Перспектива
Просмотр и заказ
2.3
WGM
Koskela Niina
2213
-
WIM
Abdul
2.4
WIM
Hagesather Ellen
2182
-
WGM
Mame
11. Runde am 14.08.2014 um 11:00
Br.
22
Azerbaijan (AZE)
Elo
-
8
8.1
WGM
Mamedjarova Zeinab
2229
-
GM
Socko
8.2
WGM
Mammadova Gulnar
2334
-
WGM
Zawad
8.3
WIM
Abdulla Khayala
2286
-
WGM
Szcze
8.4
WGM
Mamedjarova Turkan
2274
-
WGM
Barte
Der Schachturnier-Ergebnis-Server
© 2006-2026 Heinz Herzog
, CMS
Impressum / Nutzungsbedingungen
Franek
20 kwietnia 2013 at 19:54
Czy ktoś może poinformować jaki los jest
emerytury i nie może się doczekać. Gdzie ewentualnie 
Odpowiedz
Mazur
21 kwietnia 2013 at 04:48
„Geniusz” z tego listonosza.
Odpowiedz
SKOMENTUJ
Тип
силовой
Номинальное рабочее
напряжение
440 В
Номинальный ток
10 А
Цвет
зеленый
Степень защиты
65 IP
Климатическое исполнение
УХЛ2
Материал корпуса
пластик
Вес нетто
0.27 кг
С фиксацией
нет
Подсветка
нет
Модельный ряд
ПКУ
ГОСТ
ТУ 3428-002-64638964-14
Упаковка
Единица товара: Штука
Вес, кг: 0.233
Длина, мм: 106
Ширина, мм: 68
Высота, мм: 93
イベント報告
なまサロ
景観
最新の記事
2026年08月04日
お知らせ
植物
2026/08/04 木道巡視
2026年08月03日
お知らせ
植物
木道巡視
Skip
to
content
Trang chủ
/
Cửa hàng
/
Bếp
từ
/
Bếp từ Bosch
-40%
· · · · · · ·
Please repeat the material exactly as it appears above.

Перспектива
Просмотр и заказ
2.3
WGM
Koskela Niina
2213
-
WIM
Abdul
2.4
WIM
Hagesather Ellen
2182
-
WGM
Mame
11. Runde am 14.08.2014 um 11:00
Br.
22
Azerbaijan (AZE)
Elo
-
8
8.1
WGM
Mamedjarova Zeinab
2229
-
GM
Socko
8.2
WGM
Mammadova Gulnar
2334
-
WGM
Zawad
8.3
WIM
Abdulla Khayala
2286
-
WGM
Szcze
8.4
WGM
Mamedjarova Turkan
2274
-
WGM
Barte
Der Schachturnier-Ergebnis-Server
© 2006-2026 Heinz Herzog
, CMS
Impressum / Nutzungsbedingungen
Franek
20 kwietnia 2013 at 19:54
Czy ktoś może poinformować jaki los jest
emerytury i nie może się doczekać. Gdzie ewentualnie 
Odpowiedz
Mazur
21 kwietnia 2013 at 04:48
„Geniusz” z tego listonosza.
Odpowiedz
SKOMENTUJ
Тип
силовой
Номинальное рабочее
напряжение
440 В
Номинальный ток
10 А
Цвет
зеленый
Степень защиты
65 IP
Климатическое исполнение
УХЛ2
Материал корпуса
пластик
Вес нетто
0.27 кг
С фиксацией
нет
Подсветка
нет
Модельный ряд
ПКУ
ГОСТ
ТУ 3428-002-64638964-14
Упаковка
Единица товара: Штука
Вес, кг: 0.233
Длина, мм: 106
Ширина, мм: 68
Высота, мм: 93
イベント報告
なまサロ
景観
最新の記事
2026年08月04日
お知らせ
植物
2026/08/04 木道巡視
2026年08月03日
お知らせ
植物
木道巡視
Skip
to
content
Trang chủ
/
Cửa hàng
/
Bếp
từ
/
Bếp từ Bosch
-40%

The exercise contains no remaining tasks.